In other general application section we include the following papers: Zhang, et al. present a new knowledge-augmented Gated Recurrent Unit (GRU) to improve the short-term user interest module. The mnethod also adopts a collaborative item aggregation method to enhance the item co-occurrence module. This new method is applied to sequential recommendation problems based on deep learning networks. The authors Sang, et al., present an interesting application problem of facial recognition with partial occlusion addressed from the perspective of multi-label classification. The approach leverages multi-label attributes to conduct a data augmentation process compensating the limited amount of information per sample. The article also extends the experimental part by including other soft biometric features and other semantic attributes. In their part, Yasmin, et al. present a methodology to estimate software development effort using development-centric features from a crowdsourcing platform.

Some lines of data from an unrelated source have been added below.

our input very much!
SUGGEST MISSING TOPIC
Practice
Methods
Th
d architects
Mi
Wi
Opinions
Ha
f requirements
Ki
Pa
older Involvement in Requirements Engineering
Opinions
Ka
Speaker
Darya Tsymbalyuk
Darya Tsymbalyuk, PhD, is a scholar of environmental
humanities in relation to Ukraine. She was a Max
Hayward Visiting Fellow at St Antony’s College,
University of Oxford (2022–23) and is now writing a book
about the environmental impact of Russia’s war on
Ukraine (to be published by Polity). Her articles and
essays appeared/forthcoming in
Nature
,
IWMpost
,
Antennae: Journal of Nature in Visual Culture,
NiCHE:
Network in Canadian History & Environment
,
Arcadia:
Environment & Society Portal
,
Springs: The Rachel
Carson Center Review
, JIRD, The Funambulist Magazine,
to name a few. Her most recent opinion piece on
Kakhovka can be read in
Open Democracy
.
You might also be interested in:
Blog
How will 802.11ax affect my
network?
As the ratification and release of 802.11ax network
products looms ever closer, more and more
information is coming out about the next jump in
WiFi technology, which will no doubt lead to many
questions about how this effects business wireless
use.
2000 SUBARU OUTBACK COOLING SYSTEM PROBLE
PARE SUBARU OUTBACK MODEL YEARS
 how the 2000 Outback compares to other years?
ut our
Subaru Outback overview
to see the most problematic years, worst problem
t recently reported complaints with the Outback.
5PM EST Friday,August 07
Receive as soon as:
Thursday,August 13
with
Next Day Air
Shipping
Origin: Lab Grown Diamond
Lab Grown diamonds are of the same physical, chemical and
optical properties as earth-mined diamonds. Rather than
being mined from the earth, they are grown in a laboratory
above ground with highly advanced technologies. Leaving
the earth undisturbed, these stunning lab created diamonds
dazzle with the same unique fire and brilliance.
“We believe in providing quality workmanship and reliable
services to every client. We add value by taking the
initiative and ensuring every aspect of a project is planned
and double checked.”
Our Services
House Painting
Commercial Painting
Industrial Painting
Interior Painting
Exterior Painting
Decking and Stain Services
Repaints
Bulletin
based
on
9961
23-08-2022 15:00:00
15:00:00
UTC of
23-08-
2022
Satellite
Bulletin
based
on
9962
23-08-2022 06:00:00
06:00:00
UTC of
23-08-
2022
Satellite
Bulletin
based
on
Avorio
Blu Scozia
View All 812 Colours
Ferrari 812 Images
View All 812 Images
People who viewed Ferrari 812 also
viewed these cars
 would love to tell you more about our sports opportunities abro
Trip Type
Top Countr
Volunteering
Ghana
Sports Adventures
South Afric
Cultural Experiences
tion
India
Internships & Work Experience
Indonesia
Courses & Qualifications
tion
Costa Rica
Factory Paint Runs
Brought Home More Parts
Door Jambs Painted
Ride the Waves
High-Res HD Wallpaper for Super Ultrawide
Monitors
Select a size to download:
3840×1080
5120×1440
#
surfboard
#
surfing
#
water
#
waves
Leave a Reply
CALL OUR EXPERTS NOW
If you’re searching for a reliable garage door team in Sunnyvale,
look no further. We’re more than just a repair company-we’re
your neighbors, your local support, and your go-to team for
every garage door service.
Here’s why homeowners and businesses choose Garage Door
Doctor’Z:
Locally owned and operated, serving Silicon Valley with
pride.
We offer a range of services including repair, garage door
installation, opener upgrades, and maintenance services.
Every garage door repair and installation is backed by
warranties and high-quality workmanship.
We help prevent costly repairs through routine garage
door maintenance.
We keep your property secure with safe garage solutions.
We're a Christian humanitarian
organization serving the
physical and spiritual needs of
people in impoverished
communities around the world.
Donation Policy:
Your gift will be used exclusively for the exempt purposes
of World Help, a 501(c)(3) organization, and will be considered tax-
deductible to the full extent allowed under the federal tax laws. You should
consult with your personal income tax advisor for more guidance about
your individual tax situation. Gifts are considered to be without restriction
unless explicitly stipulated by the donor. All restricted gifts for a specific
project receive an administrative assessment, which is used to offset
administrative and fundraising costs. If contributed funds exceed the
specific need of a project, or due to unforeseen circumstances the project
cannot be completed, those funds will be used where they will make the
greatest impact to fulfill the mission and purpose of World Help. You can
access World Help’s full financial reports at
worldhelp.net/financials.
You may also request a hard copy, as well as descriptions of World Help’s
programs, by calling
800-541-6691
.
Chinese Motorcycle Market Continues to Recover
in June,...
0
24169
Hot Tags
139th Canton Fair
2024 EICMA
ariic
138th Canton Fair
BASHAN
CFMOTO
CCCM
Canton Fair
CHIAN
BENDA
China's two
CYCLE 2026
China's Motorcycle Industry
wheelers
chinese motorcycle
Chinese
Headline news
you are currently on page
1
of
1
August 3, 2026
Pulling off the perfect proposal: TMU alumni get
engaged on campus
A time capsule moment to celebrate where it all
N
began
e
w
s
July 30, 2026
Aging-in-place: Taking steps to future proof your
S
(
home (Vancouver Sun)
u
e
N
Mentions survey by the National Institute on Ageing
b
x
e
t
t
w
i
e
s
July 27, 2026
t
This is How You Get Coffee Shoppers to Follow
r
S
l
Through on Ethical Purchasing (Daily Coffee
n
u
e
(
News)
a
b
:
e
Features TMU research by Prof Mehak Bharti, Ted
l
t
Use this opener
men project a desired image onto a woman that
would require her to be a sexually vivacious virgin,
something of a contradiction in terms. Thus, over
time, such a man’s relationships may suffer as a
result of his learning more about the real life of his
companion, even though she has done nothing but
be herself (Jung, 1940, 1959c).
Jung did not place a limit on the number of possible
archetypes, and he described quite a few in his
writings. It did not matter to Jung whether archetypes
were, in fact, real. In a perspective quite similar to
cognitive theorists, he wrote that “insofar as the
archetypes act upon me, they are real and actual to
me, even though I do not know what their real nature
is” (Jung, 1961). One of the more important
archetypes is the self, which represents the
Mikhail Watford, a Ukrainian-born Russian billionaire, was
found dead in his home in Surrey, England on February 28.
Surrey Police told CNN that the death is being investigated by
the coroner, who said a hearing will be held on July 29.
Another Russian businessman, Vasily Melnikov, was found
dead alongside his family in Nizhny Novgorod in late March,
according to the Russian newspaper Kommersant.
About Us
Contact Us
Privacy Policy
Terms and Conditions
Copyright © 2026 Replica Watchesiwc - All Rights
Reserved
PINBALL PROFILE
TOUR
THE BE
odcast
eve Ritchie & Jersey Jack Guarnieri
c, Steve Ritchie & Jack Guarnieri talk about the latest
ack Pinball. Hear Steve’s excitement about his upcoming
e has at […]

The approach compares different machine elarning algorithms and different performance metrics. Besides the comparison among the different algorithms, an interesting insight show which features are more determinant for the accurate estimation of the effort. In Jeon, et al., the authors introduce a new neural network-based method that combines named entity recognition, edge weight updating, and a triplet loss function for the problem os entity normalization, aiming at technical documentation problems. The paper includes the application of this method to the patent filings in semiconductor devices of the United States Patent and Trademark Office (USPTO). We close this issue with Ponya, et al. who present us an improved version of Adaboost ensamble applied to the classification of schizophrenic patients using EEG neuroimage. The proposed approach combines several machine learning methods in a pipeline, including a two-layerAdaboost in the core. The problem is also tested in benchmark dataset of different time-series signals that share aspects of noise and outliers with EEG signals.